Keisha Thompson investigates art and artists who use and examine body hair in their work to ask if art can help us unpack our complicated emotions around women and their body hair.
Whether it is denounced as trivial, celebrated, or declared pornographic and disgusting, the presence of body hair on women always elicits strong reactions. It's a topic that poet and performer Keisha Thompson explored in her one-woman theatre show 'I Wish I Had A Moustache'. In this programme Keisha goes in search of other artists who have examined the complicated issues around women and body hair in their work to ask what art can do to help us come to terms with the feelings of guilt and shame that so many women have internalised around their own body hair?
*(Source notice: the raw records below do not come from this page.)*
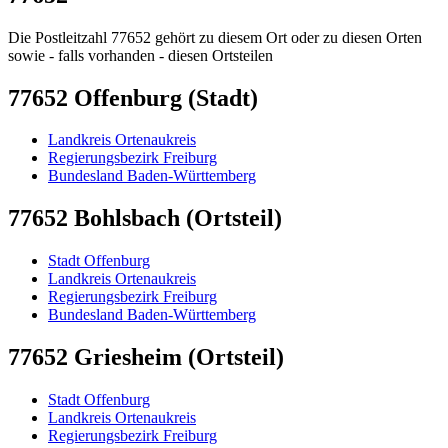
Die Postleitzahl 77652 gehört zu diesem Ort oder zu diesen Orten
sowie - falls vorhanden - diesen Ortsteilen
77652 Offenburg (Stadt)
Landkreis Ortenaukreis
Regierungsbezirk Freiburg
Bundesland Baden-Württemberg
77652 Bohlsbach (Ortsteil)
Stadt Offenburg
Landkreis Ortenaukreis
Regierungsbezirk Freiburg
Bundesland Baden-Württemberg
77652 Griesheim (Ortsteil)
Stadt Offenburg
Landkreis Ortenaukreis
Regierungsbezirk Freiburg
Along the way Keisha visits the National Portrait Gallery with academic and author of 'The Last Taboo: Women and Body Hair', Karin Lesnik-Oberstein, discovering how body hair is most glaring defined in our visual culture by an absence, and meets artists who are bringing it back into view, Kerry Howley who makes delicate, sculptural hair necklaces, Alix Bizet whose work uses hair to ask questions about identity and representation, and Leena McCall, whose 'Portrait of Mrs Ruby May Standing' proved just how controversial depicting female body hair can be. Finally, Keisha visits the 'Kiss My Genders' exhibition at the Hayward Gallery to find out how art is moving the conversation forward.